According to an assortment of labels and plaques associated with the specimen: “
Canard du Labrador
: (Camptorhynchus Labradorius), Anatidae, un mâle du Haut Missouri, capturé par Wied (USA), espècies éteinte depuis 1875.” I also found that “La ville de La Châtre” had been given the specimen by “Mr. LE Général de Division L. de Beaufort.”

If these labels are anything to go by, the drake in La Châtre was collected by German naturalist Prince Maximilian zu Wied-Neuwied while traveling in North America, perhaps somewhere near the upper reaches of the Missouri River, or upper Missouri State. This is the same von Wied who had collected the pair of Labrador Ducks now in Leiden and one of the adult drakes in the collection of the American Museum of Natural History in New York.

In the hour I spent poring over the duck, the museum didn’t receive any other visitors. The telephone rang twice, and both times I
heard Massonneau say, “
Canard du Labrador
,” and “Canada” and “Professeur Chilton.” My name sounds a lot sexier when said with a French accent.

A
ND ALL THIS
left me with nothing to add but a long string of thank-yous to Massonneau for her help and a two-hour stroll around town before my bus left. Luckily, La Châtre is the sort of town that can be strolled in two hours. Home to 4,700 inhabitants, La Châtre is renowned for its annual stone sculpture competition. A stage of the Tour de France runs through town. And…after that, it’s pretty much down to George Sand. Two hours wouldn’t leave me with time to get to the
cimetière
, the
gendarmerie,
or the
hôpital psychiatrique
, but I would get to almost everything else. I started by picking my way down to the river Indre, which splits and melds many times as it flows through town. The river had been used to soak animal hides as part of the tanning process. Two hundred years ago La Châtre was a center of the tanning industry, which died away as tanneries closed one after another.

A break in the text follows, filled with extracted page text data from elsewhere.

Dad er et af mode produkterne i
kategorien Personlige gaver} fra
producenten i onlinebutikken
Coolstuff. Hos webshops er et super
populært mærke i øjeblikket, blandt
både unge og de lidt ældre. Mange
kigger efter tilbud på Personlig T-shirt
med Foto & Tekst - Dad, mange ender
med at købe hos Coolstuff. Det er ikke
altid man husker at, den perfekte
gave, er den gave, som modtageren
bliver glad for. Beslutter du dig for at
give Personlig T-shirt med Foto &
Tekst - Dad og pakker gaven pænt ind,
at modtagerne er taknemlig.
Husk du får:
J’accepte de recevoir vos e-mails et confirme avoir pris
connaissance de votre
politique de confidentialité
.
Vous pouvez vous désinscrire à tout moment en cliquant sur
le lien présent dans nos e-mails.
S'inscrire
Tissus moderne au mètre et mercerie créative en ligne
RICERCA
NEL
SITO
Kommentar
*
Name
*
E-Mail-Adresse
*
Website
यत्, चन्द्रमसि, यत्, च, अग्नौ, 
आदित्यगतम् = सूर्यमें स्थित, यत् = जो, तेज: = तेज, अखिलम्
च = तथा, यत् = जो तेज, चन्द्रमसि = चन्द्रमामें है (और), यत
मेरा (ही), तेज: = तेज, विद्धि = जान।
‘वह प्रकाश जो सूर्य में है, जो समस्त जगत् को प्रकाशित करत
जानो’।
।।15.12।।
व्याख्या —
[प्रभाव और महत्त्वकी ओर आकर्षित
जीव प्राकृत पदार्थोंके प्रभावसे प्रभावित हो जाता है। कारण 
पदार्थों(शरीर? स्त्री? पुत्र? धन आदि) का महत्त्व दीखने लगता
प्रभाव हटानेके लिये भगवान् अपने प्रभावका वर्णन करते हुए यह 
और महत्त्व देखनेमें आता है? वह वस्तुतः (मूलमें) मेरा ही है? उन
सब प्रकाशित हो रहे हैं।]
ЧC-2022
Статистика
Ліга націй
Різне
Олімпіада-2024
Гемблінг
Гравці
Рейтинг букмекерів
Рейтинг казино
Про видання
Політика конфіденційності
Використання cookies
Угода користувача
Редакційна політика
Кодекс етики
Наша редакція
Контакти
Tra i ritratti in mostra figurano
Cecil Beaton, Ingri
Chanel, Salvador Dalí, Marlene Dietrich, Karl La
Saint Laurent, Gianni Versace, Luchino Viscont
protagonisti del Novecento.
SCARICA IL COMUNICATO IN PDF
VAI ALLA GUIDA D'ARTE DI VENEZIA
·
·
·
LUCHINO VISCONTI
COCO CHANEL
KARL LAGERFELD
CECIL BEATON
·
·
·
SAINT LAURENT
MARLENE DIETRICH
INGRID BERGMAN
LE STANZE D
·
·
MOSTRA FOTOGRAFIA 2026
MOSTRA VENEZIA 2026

The tanneries may be long gone, but at least La Châtre had the reputation of George Sand to fall back on. If someone had left me holding a dead cat, I would have found it difficult to swing it in La Châtre without hitting something linked to George Sand. I stopped to admire the Maison de Bois, Place Laisnel de la Salle. In one of Sand’s novels, the heroine, a florist, lives in the house. I passed the Maurice Sand Théâtre, named after George’s son, a theater producer and puppeteer. Slipping behind the town hall, I came across the George Sand Junior High School, then stumbled across a statue of George Sand, commissioned the year after she died. This seemed an odd tribute from a town Sand was said to have despised. The statue is flanked by two 114-year-old giant sequoia trees, representing Sand’s position in nineteenth-century French literature. Or perhaps someone on the town council just liked sequoias. I walked along George Sand Avenue, peered down Impasse George Sand, and discovered the Lycée George Sand.